Carefully, they warned Julia about the possibility of separation. They began to have individual moments with her, and others as a family, until the day came to explain that from that moment on, her parents didn’t date anymore. She seemed to understand.
A few days later, Julia was with her father, at home, and decided to have a celebration for the separation. They invited the mother to join them.
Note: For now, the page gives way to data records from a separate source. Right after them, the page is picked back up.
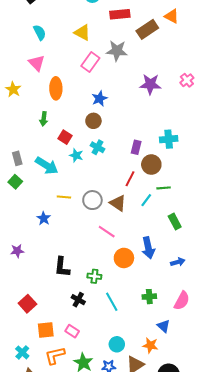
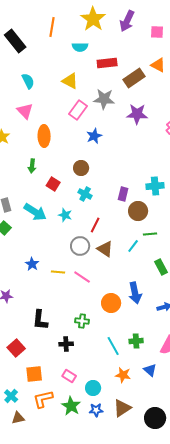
purple star: (150, 84) -> (137, 114), moved
blue star: (100, 99) -> (94, 136), moved
cyan star: (76, 155) -> (65, 215), moved
red line: (130, 179) -> (95, 225), moved
yellow line: (64, 197) -> (58, 272), moved
pink line: (107, 232) -> (82, 277), moved
black L-shape: (62, 267) -> (40, 320), moved
black cross: (78, 300) -> (66, 344), turned -32
cyan line: (112, 302) -> (113, 346), moved
pink rectangle: (72, 331) -> (69, 376), moved
cyan circle: (117, 344) -> (93, 388), moved
orange star: (150, 345) -> (123, 375), moved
She and her father took care of the decoration that she insisted on doing, with colored shredded paper, decorating the room.
As is usual for him – and as is usual at this age – he decided to elaborate the situation in the most playful way possible. Microphone in hand for the speeches, he stayed there, like a kind of master of ceremonies, indicating that each one should say what he liked about the other person, in the background so that she herself could hear how much father and mother admired each other, how much learned on their journey together – how much they loved each other and still loved each other, but in a different way now.
She asked for a song for each one, in order to immortalize this meeting and then suggested the dance, which, according to her, she had to have. Weddings happen that way, nothing fairer that divorces also have their triumphant celebration. In the end, they ate the muffins she had made with her father, simulating the cake, and then went on to get on with their lives.
Rituals help us to concretize symbolic meanings, and it is interesting how music, scenes and certain objects become depositories of many senses. The loves of our lives leave memories in clothes, rings, photographs, napkins written on bar tables. Ruptures are always painful and take time to heal.
The Museum of Broken Relationships (Museum of broken relationships) in Croatia, for example, emerged to provide a destination and favor the elaboration of emotional pain, receiving donations of objects from people from all over the world – who tell a ‘piece’ of a love story.
In the collection, straight from Slovenia, there is a garden dwarf, who flew in the (ex)husband’s new car, on the day of the divorce; the tickets for the 1968 Olympics in Mexico, immortalizing the first meeting of a couple; the wedding dress that never took place, as her (future) husband died in a terrorist attack days before in Turkey. There’s the compass – a romantic promise to keep the path together – for some time later, “without ceremony” the giver says “No more”. She has crocheted coasters, a treat her mother made for her Syrian daughter when she got married and lived far away; the handkerchief of the mother-in-law with Alzheimer’s, so that the daughter-in-law could dry her tears after one last lucid conversation.
It is infinitely delicate to perceive people’s narratives about such emblematic moments in their affective lives. In fact, I always tell my patients that, even if there is pain, disappointment, heartache, betrayal, it is necessary to make a positive narrative about the history we live with someone – or at least about the decision to separate.
The alliance has to be with life and not with death, with the possibility of having pleasure in the future and not with the excruciating pain of what has been lost. I know it sometimes takes time, but like everything else in life, it’s a process and even anger, if well channeled, can mobilize self-esteem reinforcement and ego protection. It’s time to lick the wounds.
Julia, barely learned to read and already has an ancient wisdom. Of course, after a few days of the divorce ceremony, she threw a tantrum and showed all her indignation at her parents’ separation. And so, probably, she will alternate between peace and war, stormy days and sunny days, just like her parents.
It’s a process, dear Julia, a process. Be patient with yourself and receive my best vibes. Thank you for helping me in this scene you set up for you; with all my psychology, I couldn’t have done better.